While I am a massive Tim Duncan fan, and think he deserves all the accolades he gets (and even deserves more), if the Spurs win the Championship this year, it will be because of Tony Parker, who will become one of only ten players in NBA history to win the Finals MVP more than once. Just to give you an idea of the company he would be in, that’s Kobe Bryant, Shaquille O’Neal, TIm Duncan, Michael Jordan, Hakeem Olajuwon, Larry Bird, Magic Johnson, Kareem Abdul-Jabbar and Willis Reed. Reed is probably the worst player in that list, and he finished 30th in Bill Simmons’ All Time Player Ranking in his Big Book of Basketball.
Miami vs San Antonio: San Antonio in 6
In the last series, I underrated Miami’s difficulty playing against bigger teams, and overrated how much Memphis’ defense would hurt San Antonio. Miami is a great team with the best player in the game, but they simply have more weaknesses than San Antonio. They struggle against bigger team, of which San Antonio is one. They defense is predicated on making their opponent panic and make mistakes, something the Spurs rarely do. And the only player with a chance at slowing Parker down is LeBron James, who will be worn out if he has to defend him very much.

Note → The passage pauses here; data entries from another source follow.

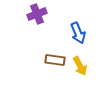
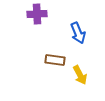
purple cross: rotated 18 degrees clockwise
yellow arrow: moved 9 px down
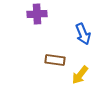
blue arrow: moved 5 px right, 1 px down
yellow arrow: rotated 66 degrees clockwise
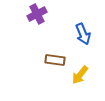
purple cross: rotated 24 degrees counterclockwise
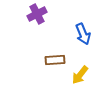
brown rectangle: rotated 12 degrees counterclockwise
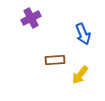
purple cross: moved 6 px left, 4 px down
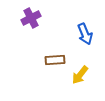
blue arrow: moved 2 px right
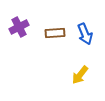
purple cross: moved 12 px left, 9 px down
brown rectangle: moved 27 px up
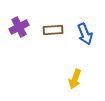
brown rectangle: moved 2 px left, 3 px up
yellow arrow: moved 5 px left, 4 px down; rotated 18 degrees counterclockwise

Indiana prevented LeBron from scoring in the paint, for most of the series, and that hurt Miami. San Antonio’s interior defense is almost as good, and the guy who will be asked to defend LeBron more than anyone, Kawai Leonard, doesn’t have to score on the other end like Paul George did.
And there isn’t anyone on the Heat that can defend Duncan in the post. During the regular season, Roy Hibbert took just 10 shots a game. Against the Heat’s small front court, he took 15. Duncan has not been much of an offensive weapon for the Spurs so far in the playoffs (not counting overtime), but it’s a good bet they’ll start pounding the ball into him against Miami.
LeBron is going to get what he gets, but Dwyane Wade looks hurt and Bosh should, again, be overwhelmed by the Spurs’ big front line. I just think San Antonio has too many advantages over the Miami.
If the series ends up going seven, I don’t know if you can bet against LeBron, but if it goes fewer, I’m picking San Antonio to win their 5th title in fifteen years.